[Problem]: Restate the following records word for word without images.

====== Source material

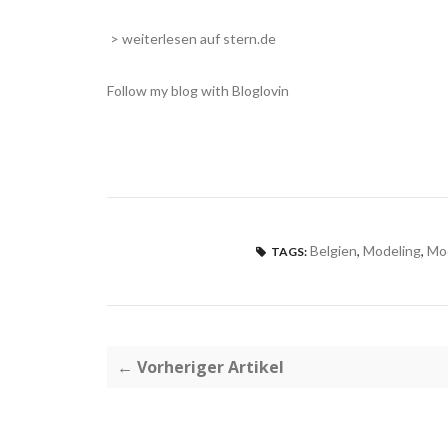
> weiterlesen auf stern.de
Follow my blog with Bloglovin
Belgien
,
Modeling
,
Mod
TAGS:
← Vorheriger Artikel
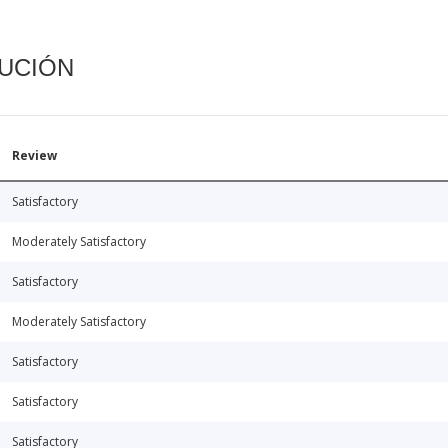
CUCIÓN
Review
Satisfactory
Moderately Satisfactory
Satisfactory
Moderately Satisfactory
Satisfactory
Satisfactory
Satisfactory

============

[Written response]:
> weiterlesen auf stern.de
Follow my blog with Bloglovin
Belgien
,
Modeling
,
Mod
TAGS:
← Vorheriger Artikel
CUCIÓN
Review
Satisfactory
Moderately Satisfactory
Satisfactory
Moderately Satisfactory
Satisfactory
Satisfactory
Satisfactory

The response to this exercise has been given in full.